As Shane O'Hooligan, he became one of the best known faces on the punk scene. He formed The Nipple Erectors - later The Nips - and hinted at his future flair for songwriting when he penned the pop-punk classic, Gabrielle. By 1979 The Nips had split up and MacGowan was doing occasional gigs with The Millwall Chainsaws, a speed and amyl nitrate-fuelled punk band fronted by his mate Spider Stacy, whom he had first encountered at a Ramones gig a few years previously.
Like MacGowan, the Chainsaws lived in a squat in Burton Street, between Euston and King's Cross, an area that was also home to future Pogues Jem Finer, James Fearnley, Andrew Ranken and Darryl Hunt, "I was living in Judd Street in another big squat where Jock McDonald used to incite us into Molotov cocktailing the police on a Saturday night," says Hunt. "It was a very exciting and extremely creative time.
"Jock McDonald was the manager of 4Be2s, a brilliant post-punk band who subverted the immigrant put-down "No Irish, no blacks, no dogs" by fusing Irish music with dub. They were fronted by John Lydon's brother Jimmy, who sometimes joined Shane MacGowan in a chorus of Irish rebel songs, a pub pastime that MacGowan more frequently indulged in with Spider Stacy.

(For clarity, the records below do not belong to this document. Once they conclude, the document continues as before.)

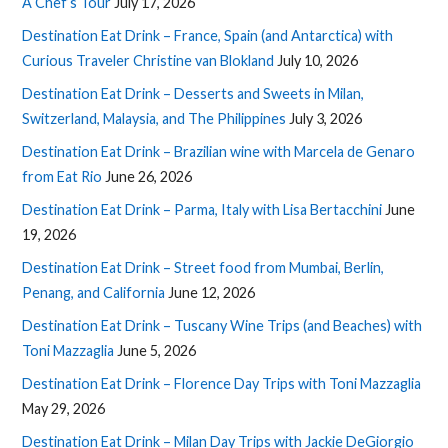
A Chef’s Tour
July 17, 2026
Destination Eat Drink – France, Spain (and Antarctica) with
Curious Traveler Christine van Blokland
July 10, 2026
Destination Eat Drink – Desserts and Sweets in Milan,
Switzerland, Malaysia, and The Philippines
July 3, 2026
Destination Eat Drink – Brazilian wine with Marcela de Genaro
from Eat Rio
June 26, 2026
Destination Eat Drink – Parma, Italy with Lisa Bertacchini
June
19, 2026
Destination Eat Drink – Street food from Mumbai, Berlin,
Penang, and California
June 12, 2026
Destination Eat Drink – Tuscany Wine Trips (and Beaches) with
Toni Mazzaglia
June 5, 2026
Destination Eat Drink – Florence Day Trips with Toni Mazzaglia
May 29, 2026
Destination Eat Drink – Milan Day Trips with Jackie DeGiorgio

One Monday night in April 1981, MacGowan and The Millwall Chainsaws' drummer Ollie Watts were down in Soho at the New Romantic club, Cabaret Futura, when they decided that this was the time and the place to take Irish rebel music to the masses. Two weeks later, the Chainsaws donned suits to become The New Republicans and their five-song set included The Rising Of The Moon and The Patriot Game, plus Brendan Behan's The Auld Triangle. "Singing Irish rebel songs was a really good way of sticking up two fingers at the establishment," says Spider. "There was very little you could have done that would have been more calculated to annoy in London at that time." The audience included a group of about 20 off-duty squaddies who pelted them with beer cans and chips. "Everyone was totally out of their minds on booze and the plugs got pulled and we got thrown out," says MacGowan. "We were thinking of it as a one-off, but we quickly realised that if it caused that many people to be upset, or to wonder what the fuck was going on,then it was worth continuing with."